I never noticed the poor audio, but I haven't listened since I got my new stereo.

My main complaint might be that the music is arranged by opus (I rarely listen to the non-instrumental works, so I am forced to skip a lot of tracks, which is why I purchased the Emerson and Sinopoli albums--not a bad idea, as they are great), which I paradoxically also appreciate (fewer CDs, chronological order of composition).

I think it's still a nice set.


----------



## Manxfeeder (Oct 19, 2010)

brotagonist said:


> I would definitely like having the BPO performances, too, if I can locate a copy at a dirt-cheap price or as a longterm project :tiphat:


It took me 14 years, but one day at the used CD store, there it was for $17. I remember letting out an audible gasp which drew some curious gazes from the other browsers.


----------



## starthrower (Dec 11, 2010)

brotagonist said:


> I never noticed the poor audio, but I haven't listened since I got my new stereo.
> .


It's still very listenable. And the music itself sounds good. There's just a high noise to signal ratio.

I can't really complain too much, as I got it as part of the Varese, Carter, Berio box for about 15 dollars.


----------



## brotagonist (Jul 11, 2013)

I've had the set since about 1990 or so  If the newer one should show up at a sensational price, minimum quality used very good, it's mine!


----------



## starthrower (Dec 11, 2010)

brotagonist said:


> I've had the set since about 1990 or so  If the newer one should show up at a sensational price, minimum quality used very good, it's mine!

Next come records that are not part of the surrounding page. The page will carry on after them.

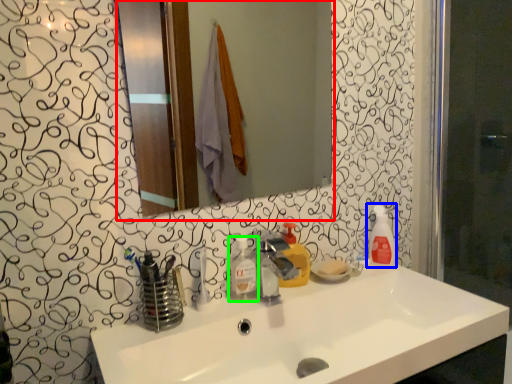 Question: Based on their relative distances, which object is nearer to mirror (highlighted by a red box)? Choose from cleaning product (highlighted by a blue box) and toiletry (highlighted by a green box).

Choices:
 (A) cleaning product
 (B) toiletry

Answer: (A) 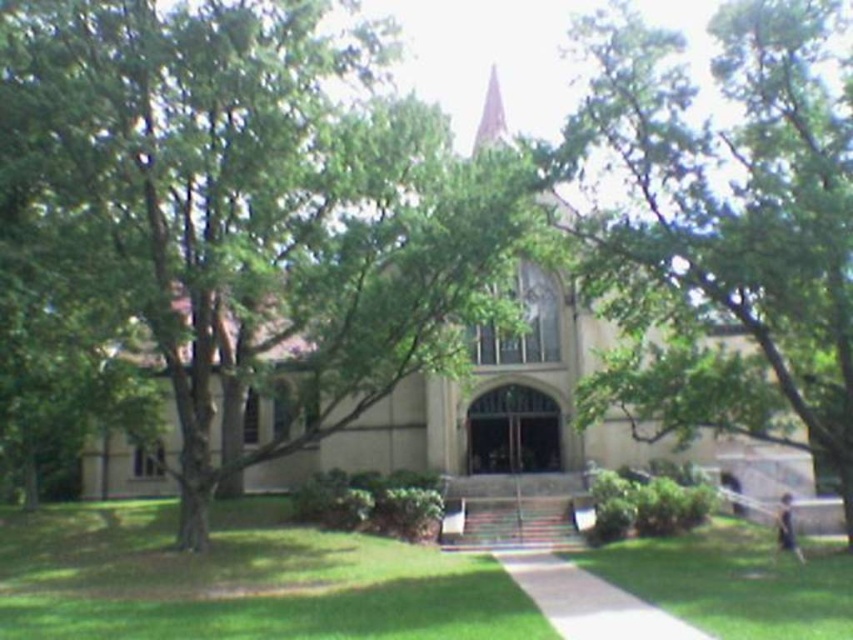 Does green leafy tree at center appear on the left side of light brown stone spire at upper center?

In fact, green leafy tree at center is to the right of light brown stone spire at upper center.

Is green leafy tree at center positioned at the back of light brown stone spire at upper center?

No, it is in front of light brown stone spire at upper center.

Which is in front, point (579, 157) or point (498, 84)?

Point (579, 157) is more forward.

The image size is (853, 640). In order to click on green leafy tree at center in this screenshot , I will do `click(723, 227)`.

Is green leafy tree at center to the right of beige stone church at center from the viewer's perspective?

Indeed, green leafy tree at center is positioned on the right side of beige stone church at center.

Does green leafy tree at center have a larger size compared to beige stone church at center?

No.

Does point (807, 76) come farther from viewer compared to point (596, 328)?

No, it is in front of (596, 328).

Locate an element on the screen. The height and width of the screenshot is (640, 853). green leafy tree at center is located at coordinates (723, 227).

Image resolution: width=853 pixels, height=640 pixels. What do you see at coordinates (241, 580) in the screenshot?
I see `green grass at center` at bounding box center [241, 580].

Between point (251, 595) and point (526, 380), which one is positioned behind?

Positioned behind is point (526, 380).

Identify the location of green grass at center. (241, 580). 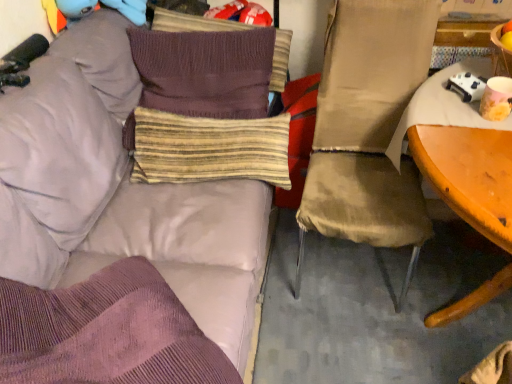 Image resolution: width=512 pixels, height=384 pixels. Describe the element at coordinates (191, 22) in the screenshot. I see `knitted brown pillow at upper center, placed as the 4th pillow when sorted from bottom to top` at that location.

Where is `knitted brown pillow at center, which ranks as the 3th pillow in bottom-to-top order`? This screenshot has height=384, width=512. knitted brown pillow at center, which ranks as the 3th pillow in bottom-to-top order is located at coordinates (205, 71).

Locate an element on the screen. The height and width of the screenshot is (384, 512). matte beige chair at right is located at coordinates point(368,128).

From the image's perspective, which is above, knitted brown pillow at center, which ranks as the 3th pillow in bottom-to-top order, or matte beige chair at right?

knitted brown pillow at center, which ranks as the 3th pillow in bottom-to-top order, from the image's perspective.

Which is more to the left, knitted brown pillow at center, the 2th pillow from the top, or matte beige chair at right?

From the viewer's perspective, knitted brown pillow at center, the 2th pillow from the top, appears more on the left side.

Looking at this image, which object is more forward, knitted brown pillow at center, the 2th pillow from the top, or matte beige chair at right?

matte beige chair at right is closer to the camera.

Is matte yellow cup at right situated inside knitted brown pillow at center, the 2th pillow from the top, or outside?

matte yellow cup at right lies outside knitted brown pillow at center, the 2th pillow from the top.

From a real-world perspective, is matte yellow cup at right physically below knitted brown pillow at center, which ranks as the 3th pillow in bottom-to-top order?

No, from a real-world perspective, matte yellow cup at right is not beneath knitted brown pillow at center, which ranks as the 3th pillow in bottom-to-top order.

In the image, is matte yellow cup at right positioned in front of or behind knitted brown pillow at center, the 2th pillow from the top?

Visually, matte yellow cup at right is located in front of knitted brown pillow at center, the 2th pillow from the top.

Does matte yellow cup at right have a greater height compared to knitted brown pillow at center, the 2th pillow from the top?

In fact, matte yellow cup at right may be shorter than knitted brown pillow at center, the 2th pillow from the top.

Considering the sizes of knitted brown pillow at upper center, placed as the 4th pillow when sorted from bottom to top, and matte purple couch at upper left in the image, is knitted brown pillow at upper center, placed as the 4th pillow when sorted from bottom to top, bigger or smaller than matte purple couch at upper left?

In the image, knitted brown pillow at upper center, placed as the 4th pillow when sorted from bottom to top, appears to be smaller than matte purple couch at upper left.

In the scene shown: From a real-world perspective, who is located lower, knitted brown pillow at upper center, placed as the 4th pillow when sorted from bottom to top, or matte purple couch at upper left?

matte purple couch at upper left.

How many degrees apart are the facing directions of knitted brown pillow at upper center, placed as the 4th pillow when sorted from bottom to top, and matte purple couch at upper left?

83.2 degrees.

At what (x,y) coordinates should I click in order to perform the action: click on studio couch in front of the knitted brown pillow at upper center, the 1th pillow when ordered from top to bottom. Please return your answer as a coordinate pair (x, y). The height and width of the screenshot is (384, 512). Looking at the image, I should click on (122, 213).

Which object is wider, matte purple couch at upper left or knitted brown pillow at upper center, placed as the 4th pillow when sorted from bottom to top?

With larger width is matte purple couch at upper left.

Where is `studio couch that is under the knitted brown pillow at upper center, placed as the 4th pillow when sorted from bottom to top (from a real-world perspective)`? The image size is (512, 384). studio couch that is under the knitted brown pillow at upper center, placed as the 4th pillow when sorted from bottom to top (from a real-world perspective) is located at coordinates (122, 213).

Between matte purple couch at upper left and knitted brown pillow at upper center, the 1th pillow when ordered from top to bottom, which one is positioned in front?

Positioned in front is matte purple couch at upper left.

Can you confirm if knitted brown pillow at upper center, the 1th pillow when ordered from top to bottom, is bigger than matte yellow cup at right?

Yes, knitted brown pillow at upper center, the 1th pillow when ordered from top to bottom, is bigger than matte yellow cup at right.

Consider the image. Considering the sizes of knitted brown pillow at upper center, placed as the 4th pillow when sorted from bottom to top, and matte yellow cup at right in the image, is knitted brown pillow at upper center, placed as the 4th pillow when sorted from bottom to top, wider or thinner than matte yellow cup at right?

Clearly, knitted brown pillow at upper center, placed as the 4th pillow when sorted from bottom to top, has more width compared to matte yellow cup at right.

Is knitted brown pillow at upper center, placed as the 4th pillow when sorted from bottom to top, not near matte yellow cup at right?

knitted brown pillow at upper center, placed as the 4th pillow when sorted from bottom to top, is far away from matte yellow cup at right.

Between knitted brown pillow at upper center, placed as the 4th pillow when sorted from bottom to top, and matte yellow cup at right, which one appears on the right side from the viewer's perspective?

matte yellow cup at right is more to the right.

Choose the correct answer: Is matte beige chair at right inside matte yellow cup at right or outside it?

matte beige chair at right is spatially situated outside matte yellow cup at right.

Is matte beige chair at right with matte yellow cup at right?

No, matte beige chair at right is not in contact with matte yellow cup at right.

Is matte beige chair at right facing away from matte yellow cup at right?

No, matte beige chair at right is not facing away from matte yellow cup at right.

From a real-world perspective, who is located higher, matte beige chair at right or matte yellow cup at right?

matte yellow cup at right, from a real-world perspective.

Can you tell me how much matte purple couch at upper left and matte yellow cup at right differ in facing direction?

The angular difference between matte purple couch at upper left and matte yellow cup at right is 94.8 degrees.

Is matte purple couch at upper left at the left side of matte yellow cup at right?

Yes.

At what (x,y) coordinates should I click in order to perform the action: click on coffee cup located above the matte purple couch at upper left (from the image's perspective). Please return your answer as a coordinate pair (x, y). Looking at the image, I should click on (496, 99).

There is a matte beige chair at right. Where is `the 3rd pillow above it (from the image's perspective)`? This screenshot has width=512, height=384. the 3rd pillow above it (from the image's perspective) is located at coordinates (205, 71).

You can get it new for a lot less than it was selling for a year ago. About 30 US dollars including shp.


----------



## brotagonist (Jul 11, 2013)

I looked. It's about $40 plus shipping in Canada and the UK site doesn't make it any cheaper. Ordering from the States is no longer an option: since about 2 years, shipping is $14.30 per album! I already have all the music, anyway, and I can avail myself of Naxos ML and YT, too. I'm not hankering to buy yet another version, but if the price is attractive, I would indulge in the luxury of an additional performance.


----------



## starthrower (Dec 11, 2010)

^^^
OK then, I'll have to get it!


----------



## Kibbles Croquettes (Dec 2, 2014)

brotagonist said:


> I never noticed the poor audio, but I haven't listened since I got my new stereo.
> 
> My main complaint might be that the music is arranged by opus (I rarely listen to the non-instrumental works, so I am forced to skip a lot of tracks, which is why I purchased the Emerson and Sinopoli albums--not a bad idea, as they are great), which I paradoxically also appreciate (fewer CDs, chronological order of composition).
> 
> I think it's still a nice set.


Well, on the other hand arraning the music by opus numbers may group them more coherently. On the later set, the 6CD DG set, some of the pieces become associated in strange ways. For example: the posthumous 5 pieces for orchestra and 3 orchestral songs are grouped with the later serial works, instead of the orchestral pieces op. 10 or the orchestral songs op. 8 or op. 13. The quartet and concerto are grouped with the orchestral lieder and the opus 10 pieces. The four pieces op. 7 and variations op. 27 seem like they got lost and somehow were forgotten on the sixth CD with all the posthumous stuff.

To me all that seems a little odd. Like Pink Floyd's _Wish you were here_ would lead to _Comfortably numb_ and that then to _Saucerful of Secrets_. My brain is scrambled!


----------